Lance squinted at the oval patch above the boy’s shirt pocket. “Randy,” he said, “what’s the least we can do?”

“My name’s Bill,”the kid said “Randy’s a guy used to work here.”

“So, Bill, what’s the least we can get away with?”

“Strap it up, I suppose. It’ll probably hold until you get where you’re going. Loud as hell, though.”

The kid looked at Kirsten. His clear blue eyes lingered on her chest.

“We represent a charity.” Lance handed the kid one of the printed pamphlets, watching his eyes skim back and forth as he took in the information. “Outside of immediate and necessary expenses, we don’t have much money.”

“Things are sure going to hell,” the kid said. He shook his head, returning the pamphlet to Lance.

“Seems that way,” Lance said.

The kid hurried into the station and brought back a coil of pipe strap. While he was under the car, Lance sat on the warm hood, listening to the wind rustle in the corn. Brown clouds of soil rose from the fields and gave the air a sepia tint. Harvest dust settled over the leaves of a few dying elms, over the windows of a cinder-block building, over the trailers in the courtyard across the street. One of the trailer doors swung open. Two Indians and a cowgirl climbed down the wooden steps. It was Halloween.
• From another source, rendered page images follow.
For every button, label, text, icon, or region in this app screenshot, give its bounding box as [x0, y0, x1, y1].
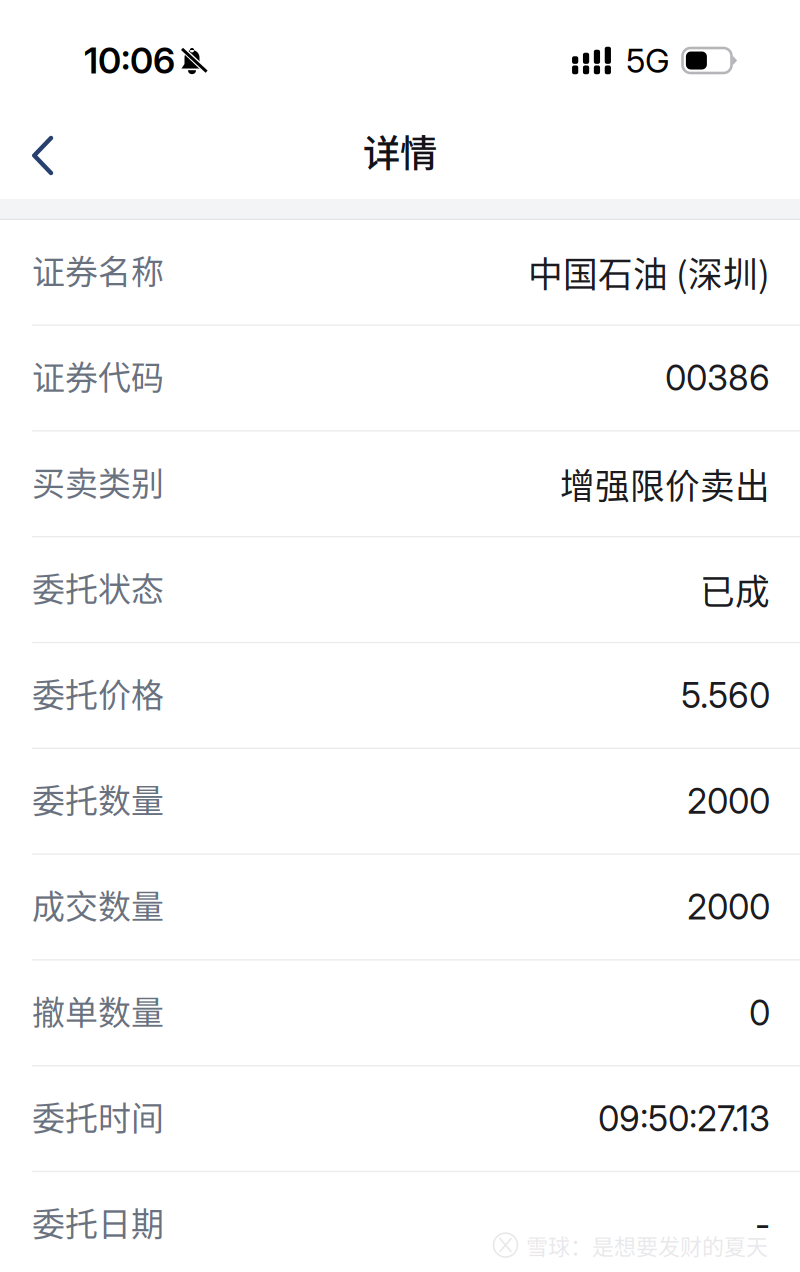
staticText: 2000 — [687, 780, 770, 822]
staticText: 委托状态 — [32, 563, 164, 611]
staticText: 成交数量 — [32, 881, 164, 928]
staticText: 5G — [626, 40, 670, 81]
button[interactable]: 委托日期 — [0, 1172, 800, 1272]
button[interactable]: 成交数量 — [0, 855, 800, 961]
staticText: 00386 — [665, 357, 770, 399]
staticText: - — [755, 1203, 770, 1245]
button[interactable]: Back — [0, 116, 79, 195]
staticText: 证券名称 — [32, 246, 164, 294]
staticText: 2000 — [687, 886, 770, 928]
staticText: 10:06 — [84, 39, 175, 82]
staticText: 5.560 — [681, 674, 770, 716]
staticText: 09:50:27.13 — [598, 1098, 770, 1140]
staticText: 中国石油 (深圳) — [528, 247, 770, 297]
button[interactable]: 委托数量 — [0, 749, 800, 855]
staticText: 0 — [749, 992, 770, 1034]
button[interactable]: 委托价格 — [0, 643, 800, 749]
button[interactable]: 委托状态 — [0, 537, 800, 643]
button[interactable]: 证券代码 — [0, 326, 800, 432]
staticText: 详情 — [363, 124, 437, 178]
staticText: 委托时间 — [32, 1092, 164, 1140]
staticText: 撤单数量 — [32, 986, 164, 1034]
staticText: 委托价格 — [32, 669, 164, 717]
button[interactable]: 委托时间 — [0, 1066, 800, 1172]
button[interactable]: 撤单数量 — [0, 961, 800, 1066]
staticText: 委托日期 — [32, 1198, 164, 1246]
staticText: 增强限价卖出 — [560, 459, 770, 509]
staticText: 已成 — [700, 564, 770, 615]
staticText: 买卖类别 — [32, 458, 164, 505]
button[interactable]: 证券名称 — [0, 220, 800, 326]
button[interactable]: 买卖类别 — [0, 432, 800, 537]
staticText: 证券代码 — [32, 352, 164, 399]
staticText: 雪球：是想要发财的夏天 — [526, 1229, 768, 1261]
staticText: 委托数量 — [32, 775, 164, 823]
“You got a phone?” Lance asked.

“Inside,” the kid said.

Lance looked down and saw the soles of the kid’s work boots beneath the car, a patch of dirty sock visible through the hole widening in one of them. He walked away, into the station.

 

____

 

The kid hadn’t charged them a cent, and they now sat at an intersection, trying to decide on a direction. The idle was rough. The car detonated like a bomb.

“Here’s your gum,” Lance said.

He emptied his front and back pockets and pulled the cuff of his pants up his leg and reached under the elastic band of his gym socks. Pink and green and blue and red packages of gum piled up in Kirsten’s lap. He pulled a candy bar from his shirt pocket and began sucking away at the chocolate coating.

“One pack would’ve been fine,” Kirsten said. “A gumball would have been fine.”

“Land of plenty, sweetheart,” he said.

Kirsten softened up a piece of pink gum and blew a large round bubble until it burst and the gum hung like flesh from her nose.

“Without money, we’re just trying to open a can of beans with a cucumber,” Lance said. “It doesn’t matter how hungry we are, how desirous of those beans we are—without the right tools, those beans might as well be on the moon.” Lance laughed to himself. “Moon beans,” he said.

Kirsten got out of the car. The day was turning cold, turning to night. She leaned through the open window, smelling the warm air that was wafting unpleasantly with the mixed scent of chocolate and diesel.